Hardware Raid lost after Guest reboot

maltej

Member
Feb 21, 2022
7
0
6
36
Hi,

after several years of using OpenMediaVault (OMV) in a standalone server I want to "upgrade".
I have an older Xeon Motherboard (C236A/MSI) with an Adapter 6805T Raid controller.

Years ago i used the Board without the Hardware Raid Controller with an Arch System and several VMs (e.g. OMV and Windows) which worked well, but was a pain for
->me<- to maintain. I always was afraid to kill the whole setup.

So i decided now to use the Board+Raid with Proxmox. I passthrough the Raid Controller (4 Disk, Raid 10) to the OMV VM. Also inside the VM is the Adaptec Software to control the Raid Controller (website with Smart Info, Mail notification,...)

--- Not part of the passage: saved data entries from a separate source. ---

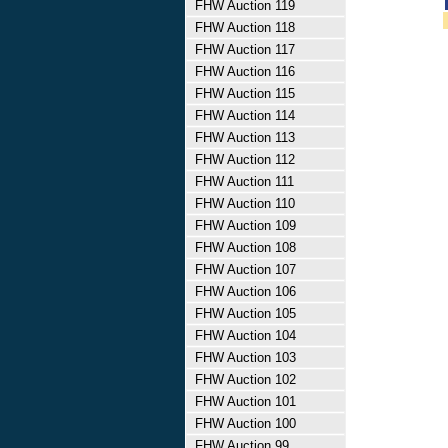
FHW Auction 119
FHW Auction 118
FHW Auction 117
FHW Auction 116
FHW Auction 115
FHW Auction 114
FHW Auction 113
FHW Auction 112
FHW Auction 111
FHW Auction 110
FHW Auction 109
FHW Auction 108
FHW Auction 107
FHW Auction 106
FHW Auction 105
FHW Auction 104
FHW Auction 103
FHW Auction 102
FHW Auction 101
FHW Auction 100
FHW Auction 99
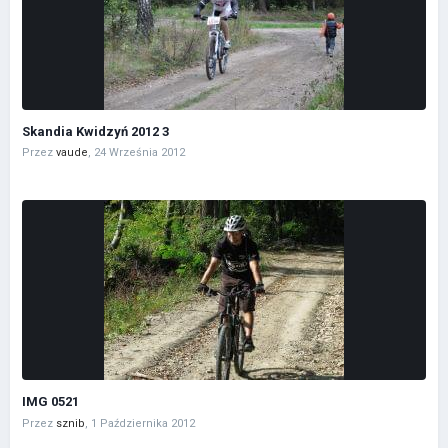
Skandia Kwidzyń 2012 3
Przez
vaude
,
24 Września 2012
IMG 0521
Przez
sznib
,
1 Października 2012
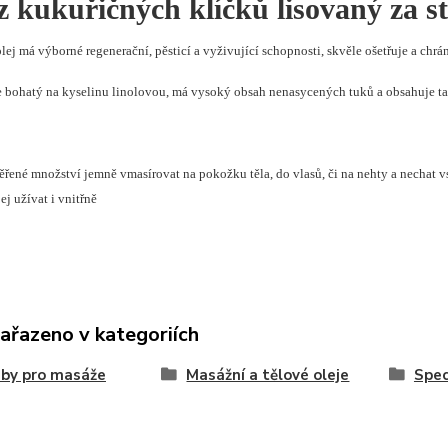
z kukuřičných klíčků lisovaný za s
lej
má výborné regenerační, pěsticí a vyživující schopnosti, skvěle ošetřuje a chrá
je bohatý na kyselinu linolovou, má vysoký obsah nenasycených tuků a obsahuje 
ěřené množství jemně vmasírovat na pokožku těla, do vlasů, či na nehty a nechat v
ej užívat i vnitřně
zařazeno v kategoriích
by pro masáže
Masážní a tělové oleje
Spec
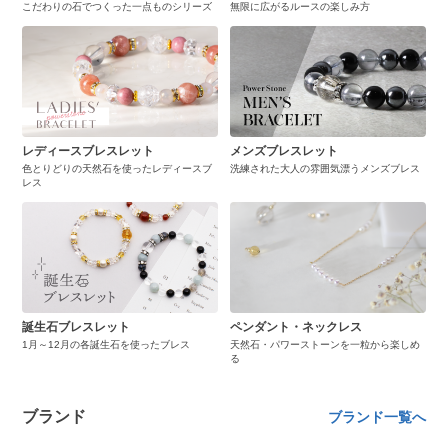
こだわりの石でつくった一点ものシリーズ
無限に広がるルースの楽しみ方
レディースブレスレット
メンズブレスレット
色とりどりの天然石を使ったレディースブ
洗練された大人の雰囲気漂うメンズブレス
レス
誕生石ブレスレット
ペンダント・ネックレス
1月～12月の各誕生石を使ったブレス
天然石・パワーストーンを一粒から楽しめ
る
ブランド
ブランド一覧へ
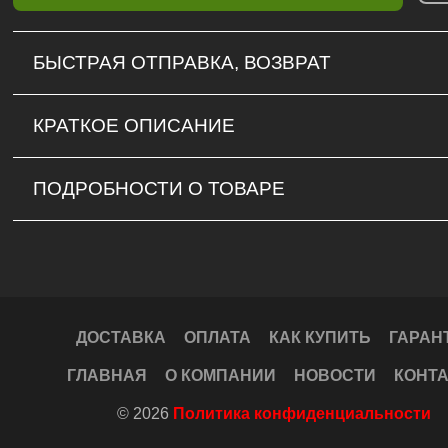
БЫСТРАЯ ОТПРАВКА, ВОЗВРАТ
КРАТКОЕ ОПИСАНИЕ
ПОДРОБНОСТИ О ТОВАРЕ
ДОСТАВКА
ОПЛАТА
КАК КУПИТЬ
ГАРАН
ГЛАВНАЯ
О КОМПАНИИ
НОВОСТИ
КОНТ
© 2026
Политика конфиденциальности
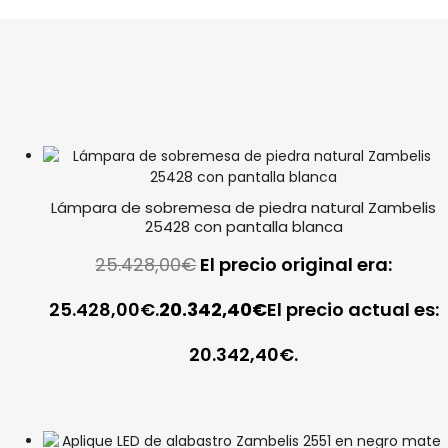
Lámpara de sobremesa de piedra natural Zambelis
25428 con pantalla blanca
25.428,00
€
El precio original era:
25.428,00€.
20.342,40
€
El precio actual es:
20.342,40€.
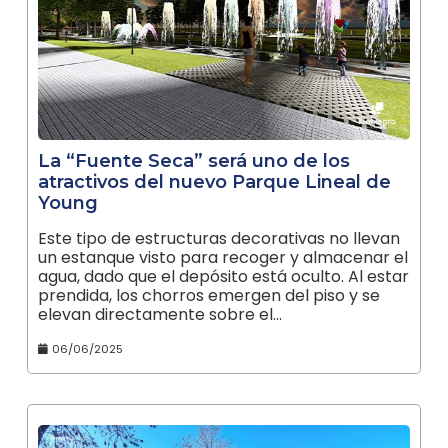
La “Fuente Seca” será uno de los
atractivos del nuevo Parque Lineal de
Young
Este tipo de estructuras decorativas no llevan
un estanque visto para recoger y almacenar el
agua, dado que el depósito está oculto. Al estar
prendida, los chorros emergen del piso y se
elevan directamente sobre el…
06/06/2025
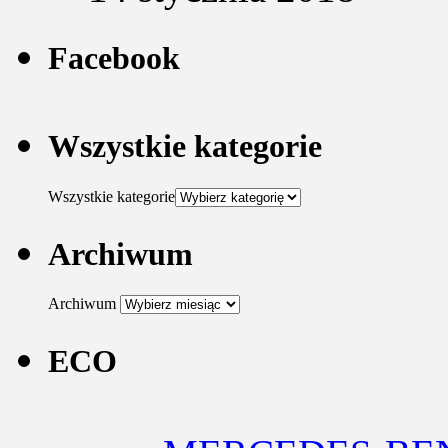
Facebook
Wszystkie kategorie
Wszystkie kategorie
Archiwum
Archiwum
ECO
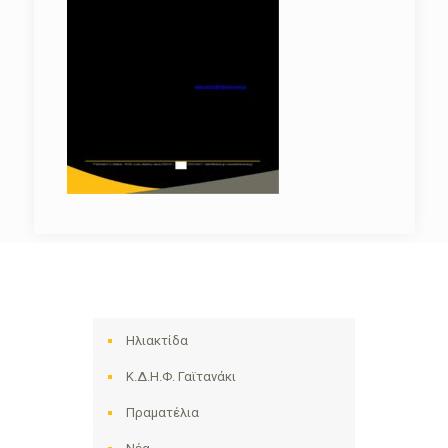
Ηλιακτίδα
Κ.Δ.Η.Φ. Γαϊτανάκι
Πραματέλια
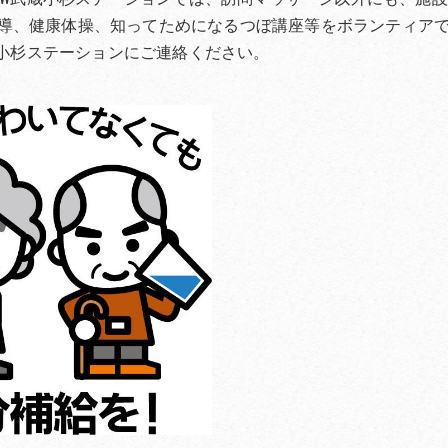
導、健康体操、知ってためになるつぼ講座等をボランティア
蔵小杉ステーションにご連絡ください。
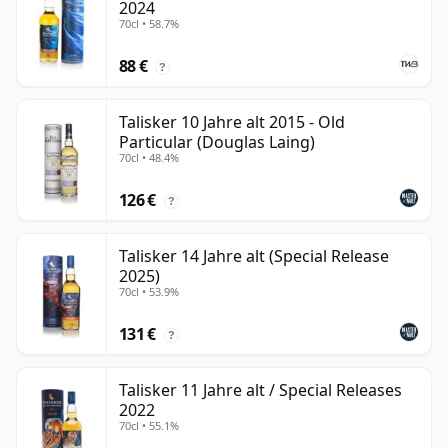
2024
70cl • 58.7%
88 €
?
Talisker 10 Jahre alt 2015 - Old
Particular (Douglas Laing)
70cl • 48.4%
126 €
?
Talisker 14 Jahre alt (Special Release
2025)
70cl • 53.9%
131 €
?
Talisker 11 Jahre alt / Special Releases
2022
70cl • 55.1%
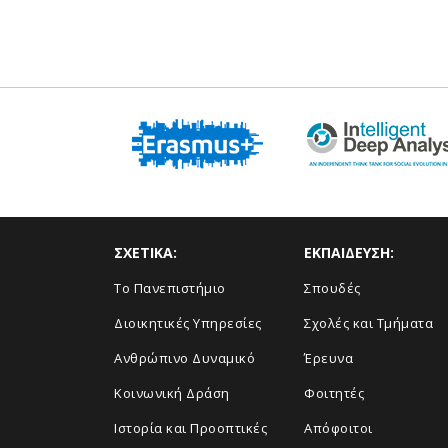
ΣΧΕΤΙΚΑ:
ΕΚΠΑΙΔΕΥΣΗ:
Το Πανεπιστήμιο
Σπουδές
Διοικητικές Υπηρεσίες
Σχολές και Τμήματα
Ανθρώπινο Δυναμικό
Έρευνα
Κοινωνική Δράση
Φοιτητές
Ιστορία και Προοπτικές
Απόφοιτοι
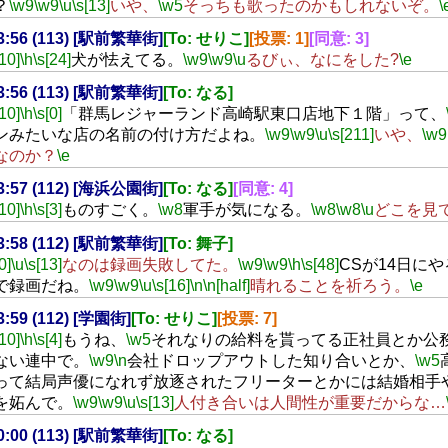
？
\w9
\w9
\u
\s[13]
いや、
\w5
そっちも歌ったのかもしれないぞ。
\
23:56 (113) [駅前繁華街]
[To: せりこ]
[投票: 1]
[同意: 3]
[10]
\h
\s[24]
犬が怯えてる。
\w9
\w9
\u
るびぃ、なにをした?
\e
23:56 (113) [駅前繁華街]
[To: なる]
[10]
\h
\s[0]
「群馬レジャーランド高崎駅東口店地下１階」って、
ンみたいな店の名前の付け方だよね。
\w9
\w9
\u
\s[211]
いや、
\w9
なのか？
\e
23:57 (112) [海浜公園街]
[To: なる]
[同意: 4]
[10]
\h
\s[3]
ものすごく。
\w8
軍手が気になる。
\w8
\w8
\u
どこを見
23:58 (112) [駅前繁華街]
[To: 舞子]
0]
\u
\s[13]
なのは録画失敗してた。
\w9
\w9
\h
\s[48]
CSが14日に
で録画だね。
\w9
\w9
\u
\s[16]
\n
\n[half]
晴れることを祈ろう。
\e
23:59 (112) [学園街]
[To: せりこ]
[投票: 7]
[10]
\h
\s[4]
もうね、
\w5
それなりの給料を貰ってる正社員とか公
ない連中で。
\w9
\n
会社ドロップアウトした知り合いとか、
\w5
って結局声優になれず放逐されたフリーターとかには結婚相手
を妬んで。
\w9
\w9
\u
\s[13]
人付き合いは人間性が重要だからな…
00:00 (113) [駅前繁華街]
[To: なる]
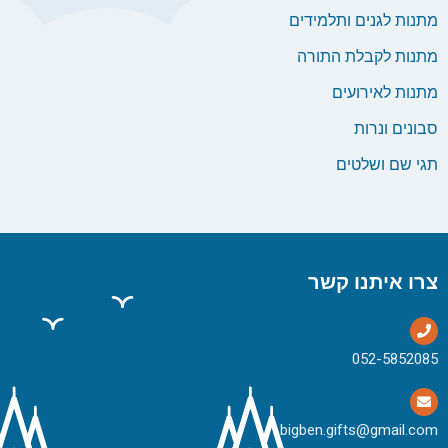
מתנות לגנים ותלמידים
מתנות לקבלת התורה
מתנות לאירועים
סבונים ונרות
תגי שם ושלטים
צרו איתנו קשר
bigben.gifts@gmail.com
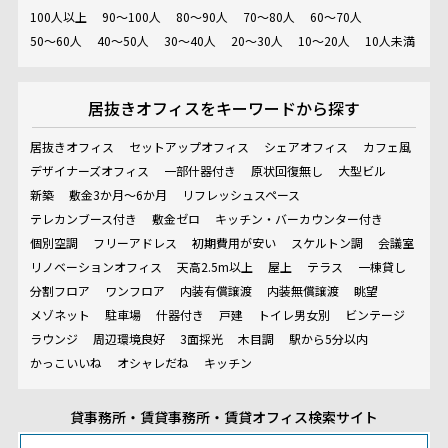
100人以上
90～100人
80～90人
70～80人
60～70人
50～60人
40～50人
30～40人
20～30人
10～20人
10人未満
居抜きオフィスを
キーワードから探す
居抜きオフィス
セットアップオフィス
シェアオフィス
カフェ風
デザイナーズオフィス
一部什器付き
原状回復無し
大型ビル
新築
敷金3か月～6か月
リフレッシュスペース
テレカンブース付き
敷金ゼロ
キッチン・バーカウンター付き
個別空調
フリーアドレス
初期費用が安い
スケルトン調
会議室
リノベーションオフィス
天高2.5m以上
屋上
テラス
一棟貸し
分割フロア
ワンフロア
内装有償譲渡
内装無償譲渡
眺望
メゾネット
駐車場
什器付き
戸建
トイレ男女別
ビンテージ
ラウンジ
周辺環境良好
3面採光
木目調
駅から5分以内
かっこいいね
オシャレだね
キッチン
貸事務所・賃貸事務所・賃貸オフィス検索サイト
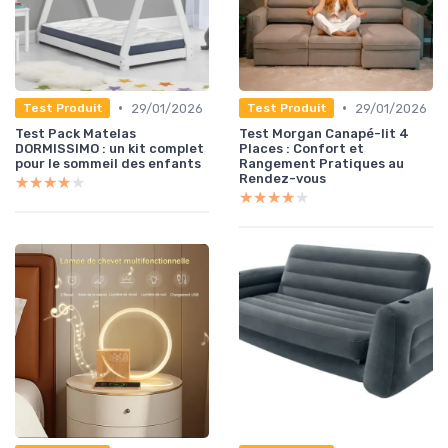
•
•
29/01/2026
29/01/2026
Test Produit
Test Produit
Test Pack Matelas
Test Morgan Canapé-lit 4
DORMISSIMO : un kit complet
Places : Confort et
pour le sommeil des enfants
Rangement Pratiques au
Rendez-vous
★★★★★
★★★★★
★★★★★
★★★★★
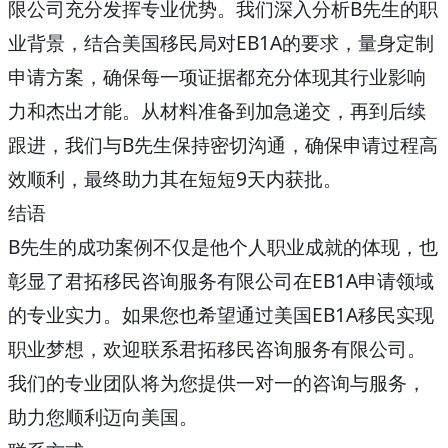
限公司充分发挥专业优势。我们深入分析B先生的职
业背景，结合美国移民局对EB1A的要求，量身定制
申请方案，确保每一项证据都充分体现其行业影响
力和杰出才能。从材料准备到加急递交，再到后续
跟进，我们与B先生保持密切沟通，确保申请过程高
效顺利，最终助力其在短短9天内获批。
结语
B先生的成功案例不仅是他个人职业成就的体现，也
彰显了君拓移民咨询服务有限公司在EB1A申请领域
的专业实力。如果您也希望通过美国EB1A移民实现
职业梦想，欢迎联系君拓移民咨询服务有限公司。
我们的专业团队将为您提供一对一的咨询与服务，
助力您顺利迈向美国。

The setup works well, until I want to reboot the OMV VM. It seems like the Raid Controller doesnt get recognized on the second boot of the VM itself. It works if I reboot the whole Proxmox Server. But then I always have to shutdown all other VMs


The error message after reboot of the VM is:
aacraid: aac_fib_send: first asynchronous command timed out. Usually a result of a PCI interrupt routing problem; update mother board BIOS or consider utilizing one of the SAFE mode kernel options (acpi, apic etc)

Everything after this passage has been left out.